Should I Listen to School Superintendents?

I should not listen to school superintendents. Neither should you.

This morning, KOTV's morning show put Catoosa's school superintendent on TV. He issued many a platitude, which wasn't unexpected by this viewer.

This fellow's predecessor was fired. The school superintendent for Marble City has allegedly stolen a million dollars in taxpayer money over the past 10 years. Tulsa Public Schools' superintendent's great initiative, the TAC, has been shown to be a grand failure in recent news reports.

If they are not thieves, they are liars. If not both, they are incompetent. Why, pray tell, should I listen to anything any school superintendent might have to say?

I shouldn't. But I did this morning.

The super said, as you might imagine, schools need more money. He screamed for more money from the Legislature, and touted Catoosa's current $10.4 million bond issue that is up for vote today.

He said Catoosa is rife with school buildings with leaky roofs. Dude, if ever I hear of a school building with a roof that doesn't leak I shall take the opportunity to drop my boxers, light up a ceegar and sing the National Anthem.

The super claims there are trash cans all over the place, catching drips from the ceilings. If ever there was a day to shoot some video of that, it was yesterday. There were storms a plenty. There was flooding a plenty. But no video. Just the super's words.

He mentioned buses and computers as things for which bond money was intended as well.

Should leaky roofs, buses or computers be things for which schools borrow money? No. Such things should be paid for with operating money. Borrowing long term to build a new school building is one thing. That building, presumably, has a lifespan of several decades. A patched leaky roof might last for a year before it starts leaking again. A new computer might be obsolete in a couple of years. A bus might last for five. In other words, it makes little sense to borrow money to pay for things when the debt incurred will long outlast the things purchased.

Why do school districts want to borrow for such things? Well, they want to borrow for such things so the operations budget can be left to pay for salaries and benefits, that's why. Borrow for all possible, and leave the taxpayer to worry about it later.

The super complained of the budgeting process. He complained that schools don't know how much money they have until the school year is over. Is it any different in the real world? I mean, does a business manager know, with certainty, how much money will come in over an ensuing 12 months? I think not. Said business manager is expected to put together a budget for that ensuing 12 months, regardless. School superintendents, supposedly the most educated among us, it seems, can't master the task.

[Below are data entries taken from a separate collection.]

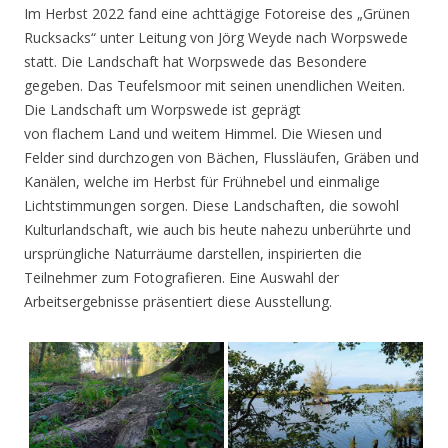
Im Herbst 2022 fand eine achttägige Fotoreise des „Grünen
Rucksacks“ unter Leitung von Jörg Weyde nach Worpswede
statt. Die Landschaft hat Worpswede das Besondere
gegeben. Das Teufelsmoor mit seinen unendlichen Weiten.
Die Landschaft um Worpswede ist geprägt
von flachem Land und weitem Himmel. Die Wiesen und
Felder sind durchzogen von Bächen, Flussläufen, Gräben und
Kanälen, welche im Herbst für Frühnebel und einmalige
Lichtstimmungen sorgen. Diese Landschaften, die sowohl
Kulturlandschaft, wie auch bis heute nahezu unberührte und
ursprüngliche Naturräume darstellen, inspirierten die
Teilnehmer zum Fotografieren. Eine Auswahl der
Arbeitsergebnisse präsentiert diese Ausstellung.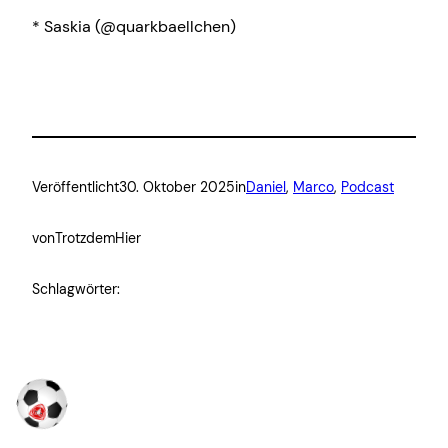
* Saskia (@quarkbaellchen)
Veröffentlicht
30. Oktober 2025
in
Daniel
, 
Marco
, 
Podcast
von
TrotzdemHier
Schlagwörter: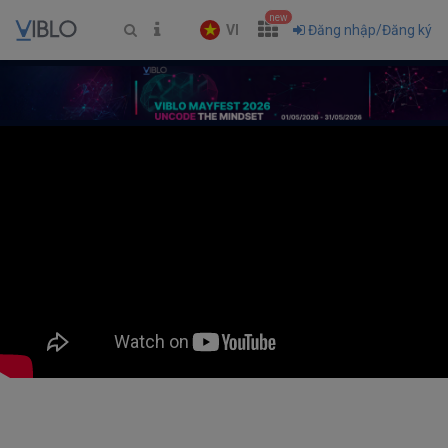
new
VI
Đăng nhập/Đăng ký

School supers just lay out a budget that spends as much as they want to spend. They give everybody raises. They hire new people. Then, 6 months later, when they find out there isn't enough money to cover their generosity, they go running to the Legislature for more tax money. And they get it---year after year.

If the Legislature said no---just once---it might change things a bit. But the whores in office are too interested in themselves. They do not wish to offend the mighty, mighty educators.

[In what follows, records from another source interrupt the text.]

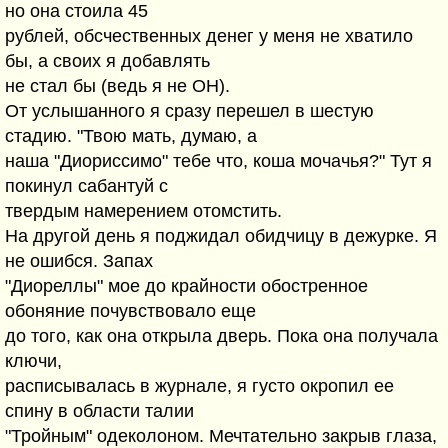
но она стоила 45
рублей, обсчественных денег у меня не хватило
бы, а своих я добавлять
не стал бы (ведь я не ОН).
От услышанного я сразу перешел в шестую
стадию. "Твою мать, думаю, а
наша "Диориссимо" тебе что, коша мочачья?" Тут я
покинул сабантуй с
твердым намерением отомстить.
На другой день я поджидал обидчицу в дежурке. Я
не ошибся. Запах
"Диореллы" мое до крайности обостренное
обоняние почувствовало еще
до того, как она открыла дверь. Пока она получала
ключи,
расписывалась в журнале, я густо окропил ее
спину в области талии
"Тройным" одеколоном. Мечтательно закрыв глаза,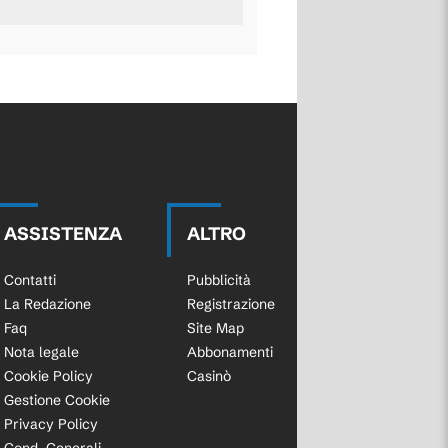
ASSISTENZA
ALTRO
Contatti
Pubblicità
La Redazione
Registrazione
Faq
Site Map
Nota legale
Abbonamenti
Cookie Policy
Casinò
Gestione Cookie
Privacy Policy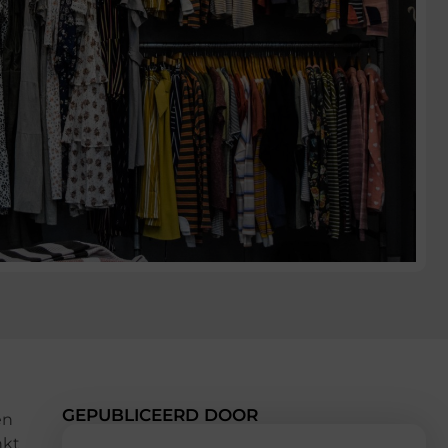
GEPUBLICEERD DOOR
en
nkt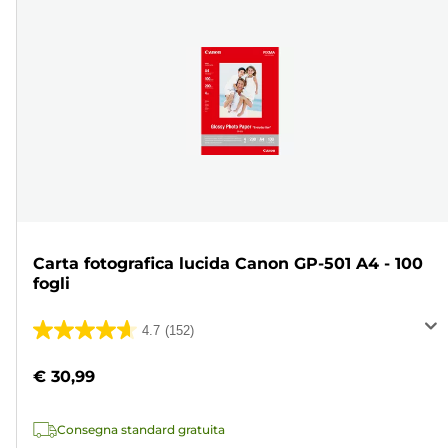
Carta fotografica lucida Canon GP-501 A4 - 100
fogli
4.7
(152)
4.7
su
€ 30,99
5
stelle.
Consegna standard gratuita
152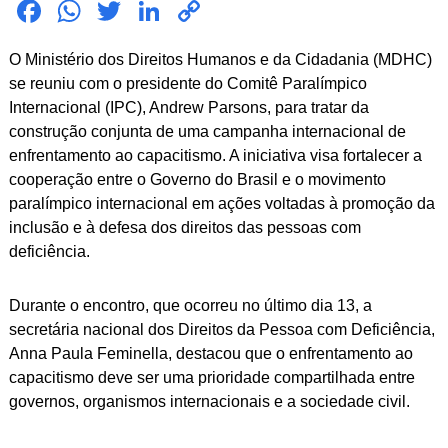
Fac
Wh
Twit
Link
Cop
ebo
atsA
ter
edIn
y
O Ministério dos Direitos Humanos e da Cidadania (MDHC)
ok
pp
Link
se reuniu com o presidente do Comitê Paralímpico
Internacional (IPC), Andrew Parsons, para tratar da
construção conjunta de uma campanha internacional de
enfrentamento ao capacitismo. A iniciativa visa fortalecer a
cooperação entre o Governo do Brasil e o movimento
paralímpico internacional em ações voltadas à promoção da
inclusão e à defesa dos direitos das pessoas com
deficiência.
Durante o encontro, que ocorreu no último dia 13, a
secretária nacional dos Direitos da Pessoa com Deficiência,
Anna Paula Feminella, destacou que o enfrentamento ao
capacitismo deve ser uma prioridade compartilhada entre
governos, organismos internacionais e a sociedade civil.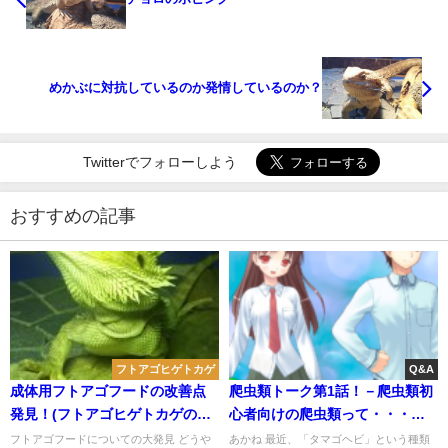
めかぶに対抗しているのか発情しているのか？
Twitterでフォローしよう
おすすめの記事
フトアゴヒゲトカゲ
Q&A
成体用フトアゴフードの改善点
爬虫類トーク第1話！－爬虫類初
発見！(フトアゴヒゲトカゲのフ
心者向けの爬虫類って・・・？
ード餌付け大作戦)
－
フトアゴフードについての大発見 どうや
あかね 最近、「タマゴヘビ」という種類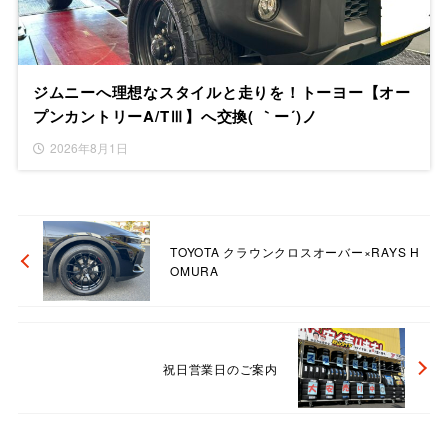
ジムニーへ理想なスタイルと走りを！トーヨー【オー
プンカントリーA/TⅢ】へ交換( ｀ー´)ノ
2026年8月1日
TOYOTA クラウンクロスオーバー×RAYS H
OMURA
祝日営業日のご案内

The worst thing about the whole deal is the media. People employed in education, that have a personal interest in seeing more money flow to education, get an exclusive platform they can use to spew forth their nonsense. Anyone that might be able to offer a counterpoint gets no such platform.

For example, KOTV could have put a representative from the Oklahoma Council of Public Affairs on the same telecast on which it put the school superintendent. It did not do so. The station preferred to give an educator an unmolested shot at taxpayers.

If their position is so bloody strong, educators should have no problem with leveling the playing field so all Americans can get both sides of the argument and make their own decisions relative to education funding. Don't you think?